My son, the engineer.

It's great to see dreams for your child's future, but is it the same dream he or she is seeing ? A boy with no head for abstractions will make a poor engineer or doctor, and a misfit in his career. It makes more sense to see where his real abilities lie. (An aptitude test may point the right way). Any profession, be it such frowned-upon careers as theatre or art, can be rewarding and profitable if you allow his talents to develop freely.

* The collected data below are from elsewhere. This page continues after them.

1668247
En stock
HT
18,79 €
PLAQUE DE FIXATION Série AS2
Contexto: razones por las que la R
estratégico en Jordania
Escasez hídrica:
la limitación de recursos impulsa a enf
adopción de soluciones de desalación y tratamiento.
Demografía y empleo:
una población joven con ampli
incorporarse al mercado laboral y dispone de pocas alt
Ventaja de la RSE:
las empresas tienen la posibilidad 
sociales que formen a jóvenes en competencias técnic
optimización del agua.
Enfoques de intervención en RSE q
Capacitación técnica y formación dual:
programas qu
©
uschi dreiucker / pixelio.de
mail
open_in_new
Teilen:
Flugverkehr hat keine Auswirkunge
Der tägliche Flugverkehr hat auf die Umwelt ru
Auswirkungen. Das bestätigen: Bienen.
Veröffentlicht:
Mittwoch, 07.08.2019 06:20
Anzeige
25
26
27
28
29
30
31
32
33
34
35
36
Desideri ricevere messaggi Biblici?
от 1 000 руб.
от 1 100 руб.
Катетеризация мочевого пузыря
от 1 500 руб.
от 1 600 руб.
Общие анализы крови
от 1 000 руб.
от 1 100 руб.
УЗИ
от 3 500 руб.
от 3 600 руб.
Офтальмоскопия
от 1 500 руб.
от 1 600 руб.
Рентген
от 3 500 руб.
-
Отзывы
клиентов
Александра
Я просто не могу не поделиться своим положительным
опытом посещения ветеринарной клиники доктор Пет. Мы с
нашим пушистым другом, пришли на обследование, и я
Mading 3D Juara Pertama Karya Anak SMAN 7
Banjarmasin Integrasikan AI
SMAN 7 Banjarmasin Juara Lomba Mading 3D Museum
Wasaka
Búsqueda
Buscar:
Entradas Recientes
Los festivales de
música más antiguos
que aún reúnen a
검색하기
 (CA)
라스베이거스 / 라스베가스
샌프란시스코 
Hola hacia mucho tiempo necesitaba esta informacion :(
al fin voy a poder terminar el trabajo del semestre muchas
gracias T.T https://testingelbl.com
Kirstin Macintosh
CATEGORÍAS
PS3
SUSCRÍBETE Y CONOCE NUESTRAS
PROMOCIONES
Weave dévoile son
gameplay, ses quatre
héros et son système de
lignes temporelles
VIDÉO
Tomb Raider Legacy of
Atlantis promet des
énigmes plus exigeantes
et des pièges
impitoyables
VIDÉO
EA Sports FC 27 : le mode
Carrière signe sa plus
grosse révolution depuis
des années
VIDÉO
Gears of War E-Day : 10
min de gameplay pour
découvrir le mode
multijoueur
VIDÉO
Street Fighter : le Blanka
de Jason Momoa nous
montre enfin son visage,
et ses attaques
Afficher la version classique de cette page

A mother's trouble-shooting guide.

Aches, pains, colds and fevers are a part of your baby's growing years. Here are some common illnesses you should look out for (do check with your doctor in all cases).

Fever

The first thing you should know about fever is that it is not a disease. It is one of the ways by which the body gets over infection. Your baby may develop fever with mild infections like colds or ear infections.

Tonsilitis

Tonsils grow until 7 or 8 years and then gradually become smaller. It is only in extreme cases that tonsils need to be removed. Talk to your doctor.

Allergies

If your baby is allergic to milk, chances are it is inherited. Breast-feeding is ideal in such cases. If your baby is already on formula and has stomach problems, your doctor will be able to suggest a different one. A common allergy is a nose allergy caused by an extreme sensitivity to pollen.

Eye troubles

Aching eyes trouble with studying and headaches are some of the symptoms of defective vision. A common eye complaint is a sty which is an infection in a hair follicle of the lashes. Your doctor can prescribe an ointment.

Colds

Sneezes are a plot of growing up and little Nina is probably no different. Kids could catch a cold from their friends. Nervousness or tension also lowers their resistance to colds. Make sure your child doesn't come into contact with anyone who has a cold. That's the best way to avoid one.

Bed wetting

Most children between 2 - 3 years stop bed wetting at night. But sometimes, the problems continue. Your child may not be able to control his bladder. This may be a physical or nervous reaction. You will need to reassure your child about his fears.

Stomach upsets and aches

After one year, a common cause of stomach aches is a cold, a sore throat or the flu. Other not-so-common causes include intestinal allergies, chronic indigestion with gas.